When the news broke that Dan Rather was suing CBS News for $70 million for somehow destroying his reputation, the most noticeable reaction came from the media establishment itself. From the first story in the New York Times, it carried a different tone between the lines of the breaking news. Rather's former colleagues think he's lost his marbles.
The Times story by Jacques Steinberg said Rather's career came to an "inglorious end" and now he's taking "vehement issue" with CBS's soft-scrub internal investigation. Rather claimed "to be reduced to little more than a patsy" in the story, and now works for an "obscure cable channel." The implication between the lines? Gunga Dan's picked one battle too many.
Almost no one outside the vast expanse of Dan Rather's ego thinks this lawsuit is a good idea either for CBS or for Rather. Even people who were fired for helping him produce the despicable phony-document stunt against President Bush in 2004 said he had gone off the "deep end" by portraying himself as a clueless narrator who was too busy covering Bill Clinton's heart problems to obsess over George Bush's National Guard records. Contrary to Rather's insistence that he was a patsy, his co-workers said he pressed hard on the story, chewing over every line.
The legal brief itself was Rather's ego on parade, right from the first lines introducing the plaintiff as "Dan Rather, one of the foremost broadcast journalists of our time." He was the earnest Uncle Sam of journalistic integrity: "Throughout his career, Mr. Rather has promoted, championed, and been emblematic of journalistic independence and journalistic freedom from extraneous interference."
Vanity, thy name is Rather.
Rather added to that hootenanny of chutzpah by appearing on CNN's "Larry King Live" to declare "We have to somehow get back to integrity in the news." Next we'll hear Bill Clinton on that network promoting abstinence.
In Rather's fevered brain, he is the populist against Big Corporations and Big Government in collusion, a vast right-wing conspiracy on steroids. He is the idealist in the middle of an Oliver Stone movie who keeps the red, beating heart of democracy alive. He declared at the top of the Larry King show that he sued CBS because "somebody, some time has got to take a stand and say democracy cannot survive, much less thrive" in the current era of corporate-government collusion.
Rather was not the victim of this episode. The wronged man in this story was President George Bush. Before you even engage Rather on his so-called "facts" in his disgraced story, there was at its very beginnings a glaring partisan double standard. Dan Rather never demonstrated an investigative journalist's ardor to explore the draft records of Bill Clinton, but Rather and his enabler Mary Mapes dove into Bush's records. He went after Bush's military record during the 2004 campaign, but had no time to investigate the scandal surrounding Kerry's Vietnam record.

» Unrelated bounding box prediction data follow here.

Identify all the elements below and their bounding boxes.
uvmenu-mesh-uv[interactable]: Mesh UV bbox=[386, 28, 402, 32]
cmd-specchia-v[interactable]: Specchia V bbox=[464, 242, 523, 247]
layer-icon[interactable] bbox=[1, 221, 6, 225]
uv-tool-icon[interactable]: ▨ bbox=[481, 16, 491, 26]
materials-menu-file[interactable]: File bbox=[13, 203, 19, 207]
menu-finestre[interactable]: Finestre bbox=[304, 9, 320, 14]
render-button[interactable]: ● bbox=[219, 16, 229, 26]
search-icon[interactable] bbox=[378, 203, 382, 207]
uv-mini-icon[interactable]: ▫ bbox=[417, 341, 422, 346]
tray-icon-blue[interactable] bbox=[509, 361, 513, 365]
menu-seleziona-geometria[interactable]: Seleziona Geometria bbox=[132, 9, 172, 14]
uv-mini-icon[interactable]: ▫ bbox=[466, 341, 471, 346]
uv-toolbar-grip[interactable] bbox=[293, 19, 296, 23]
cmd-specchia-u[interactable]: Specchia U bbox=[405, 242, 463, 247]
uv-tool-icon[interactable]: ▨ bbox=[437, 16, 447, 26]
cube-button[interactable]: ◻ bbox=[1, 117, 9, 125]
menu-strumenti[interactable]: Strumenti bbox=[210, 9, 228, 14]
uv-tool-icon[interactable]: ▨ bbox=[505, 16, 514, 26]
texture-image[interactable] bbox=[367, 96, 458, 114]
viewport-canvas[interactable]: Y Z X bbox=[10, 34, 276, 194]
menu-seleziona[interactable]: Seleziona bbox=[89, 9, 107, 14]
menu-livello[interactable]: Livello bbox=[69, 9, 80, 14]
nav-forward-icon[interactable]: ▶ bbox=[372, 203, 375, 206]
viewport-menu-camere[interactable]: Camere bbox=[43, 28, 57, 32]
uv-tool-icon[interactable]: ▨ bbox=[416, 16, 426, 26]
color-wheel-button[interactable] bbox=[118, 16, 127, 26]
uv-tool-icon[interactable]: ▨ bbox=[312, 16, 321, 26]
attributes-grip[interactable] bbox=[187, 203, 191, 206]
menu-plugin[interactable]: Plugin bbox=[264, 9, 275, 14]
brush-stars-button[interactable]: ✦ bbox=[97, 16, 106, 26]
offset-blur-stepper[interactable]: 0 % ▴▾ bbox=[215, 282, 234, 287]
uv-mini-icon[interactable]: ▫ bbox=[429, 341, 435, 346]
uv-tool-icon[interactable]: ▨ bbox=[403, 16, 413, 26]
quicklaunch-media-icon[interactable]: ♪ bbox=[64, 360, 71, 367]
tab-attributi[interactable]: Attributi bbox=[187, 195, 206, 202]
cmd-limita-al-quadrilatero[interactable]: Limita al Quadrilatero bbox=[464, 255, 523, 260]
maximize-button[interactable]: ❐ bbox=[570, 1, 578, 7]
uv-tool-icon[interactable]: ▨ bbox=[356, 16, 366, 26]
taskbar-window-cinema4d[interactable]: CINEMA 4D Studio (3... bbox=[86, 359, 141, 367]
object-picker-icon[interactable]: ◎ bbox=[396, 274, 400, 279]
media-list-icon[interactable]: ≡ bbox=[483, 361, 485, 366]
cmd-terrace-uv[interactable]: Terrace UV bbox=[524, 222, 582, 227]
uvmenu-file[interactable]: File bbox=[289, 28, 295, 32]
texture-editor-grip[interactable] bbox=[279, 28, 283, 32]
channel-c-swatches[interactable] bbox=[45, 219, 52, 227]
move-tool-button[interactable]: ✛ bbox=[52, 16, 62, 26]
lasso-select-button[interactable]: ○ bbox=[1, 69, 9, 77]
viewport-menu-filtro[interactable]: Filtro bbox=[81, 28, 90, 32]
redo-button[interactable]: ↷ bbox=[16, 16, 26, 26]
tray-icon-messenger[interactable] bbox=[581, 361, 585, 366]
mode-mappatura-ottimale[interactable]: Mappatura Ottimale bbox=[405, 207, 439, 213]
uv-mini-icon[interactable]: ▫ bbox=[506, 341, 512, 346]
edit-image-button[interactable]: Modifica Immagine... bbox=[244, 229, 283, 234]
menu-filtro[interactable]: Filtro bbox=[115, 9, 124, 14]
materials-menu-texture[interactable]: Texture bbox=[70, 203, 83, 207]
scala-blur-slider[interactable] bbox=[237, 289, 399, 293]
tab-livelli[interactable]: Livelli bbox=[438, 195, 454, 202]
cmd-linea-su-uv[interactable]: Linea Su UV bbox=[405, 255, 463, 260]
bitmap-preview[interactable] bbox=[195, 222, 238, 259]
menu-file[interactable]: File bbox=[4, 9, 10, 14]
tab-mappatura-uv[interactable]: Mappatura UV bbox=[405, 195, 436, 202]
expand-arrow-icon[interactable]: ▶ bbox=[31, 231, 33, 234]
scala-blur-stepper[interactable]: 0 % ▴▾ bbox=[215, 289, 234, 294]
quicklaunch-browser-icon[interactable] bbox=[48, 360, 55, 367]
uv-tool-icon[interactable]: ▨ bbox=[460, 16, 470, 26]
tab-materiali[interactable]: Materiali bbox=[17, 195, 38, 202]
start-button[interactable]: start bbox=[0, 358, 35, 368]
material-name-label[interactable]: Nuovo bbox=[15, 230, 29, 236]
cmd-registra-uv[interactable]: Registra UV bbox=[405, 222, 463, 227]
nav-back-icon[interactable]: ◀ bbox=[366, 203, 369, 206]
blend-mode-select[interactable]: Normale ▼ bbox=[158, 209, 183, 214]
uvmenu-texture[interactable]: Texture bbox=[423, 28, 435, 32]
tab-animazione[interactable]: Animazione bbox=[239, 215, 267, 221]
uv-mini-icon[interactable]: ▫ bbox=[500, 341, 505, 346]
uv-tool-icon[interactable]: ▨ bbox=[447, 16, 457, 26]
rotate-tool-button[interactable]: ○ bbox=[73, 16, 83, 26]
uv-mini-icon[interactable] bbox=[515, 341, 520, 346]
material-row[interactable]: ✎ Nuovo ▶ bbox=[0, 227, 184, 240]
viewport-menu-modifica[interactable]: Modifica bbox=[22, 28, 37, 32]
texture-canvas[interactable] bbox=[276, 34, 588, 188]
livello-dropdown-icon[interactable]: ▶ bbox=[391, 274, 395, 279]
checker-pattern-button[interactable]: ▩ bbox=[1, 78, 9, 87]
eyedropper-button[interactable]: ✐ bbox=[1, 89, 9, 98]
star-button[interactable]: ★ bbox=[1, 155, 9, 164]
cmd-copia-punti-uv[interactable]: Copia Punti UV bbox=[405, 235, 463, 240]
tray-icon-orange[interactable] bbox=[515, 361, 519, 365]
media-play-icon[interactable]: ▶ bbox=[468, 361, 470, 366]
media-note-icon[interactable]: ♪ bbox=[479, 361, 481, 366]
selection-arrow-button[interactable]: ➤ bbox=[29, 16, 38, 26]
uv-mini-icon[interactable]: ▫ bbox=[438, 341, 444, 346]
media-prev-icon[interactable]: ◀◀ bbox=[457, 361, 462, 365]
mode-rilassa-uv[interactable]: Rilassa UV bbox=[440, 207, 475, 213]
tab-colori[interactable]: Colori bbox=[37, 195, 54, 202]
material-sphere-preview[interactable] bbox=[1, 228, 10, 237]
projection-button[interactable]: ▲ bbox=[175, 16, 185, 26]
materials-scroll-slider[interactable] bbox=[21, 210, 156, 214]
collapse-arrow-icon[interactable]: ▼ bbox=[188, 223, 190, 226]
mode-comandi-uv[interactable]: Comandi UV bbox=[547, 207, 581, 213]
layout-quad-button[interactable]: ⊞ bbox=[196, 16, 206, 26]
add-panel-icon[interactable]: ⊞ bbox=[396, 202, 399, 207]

Democracy is not synonymous with whatever hatchet job Dan Rather bravely pursues, but with each citizen's input in the electoral process. The bloggers and reporters who picked Rather's story apart? That was democracy in action, too. Even the liberal media quickly discovered in their probes that CBS had no checks or balances in their one-sided war on Bush, and rightly denounced them. That was also a free press doing its job.
What CBS put on the air in September 2004 was not "independent" journalism - it was partisan hackwork, dependent on Bush-hating Democrats to secure the phony documents. Mary Mapes was pressed to put her document-leaker in contact with the Kerry campaign in a quid pro quo for the allegedly important papers. In the end, the proper I-word for Rather's journalism on this story isn't "independent." It's "indefensible."
Dan Rather does have prominent defenders who are as loopy as he is. Rosie O'Donnell wrote Rather one of her trademark lower-case poems: "it has to shift /dan rather / saying there is a man behind the curtain / that he will not pretend / at one time being a journalist meant something / when we had a free press in this country."
On the Bill Maher show on HBO, leftist comedienne Janeane Garofalo gave Dan her support: "I have no doubt that there were executives at CBS that folded under right wing coercion....it doesn't seem like it's a democracy at all when you let that happen." Garofalo is a pitch-perfect Rather ally, a woman who took to the little-watched MSNBC network and proclaimed President Bush was "unelectable, in my opinion" - on the night of his second inauguration.
The Rather Fan Club requires its members to be just like their idol - in complete denial.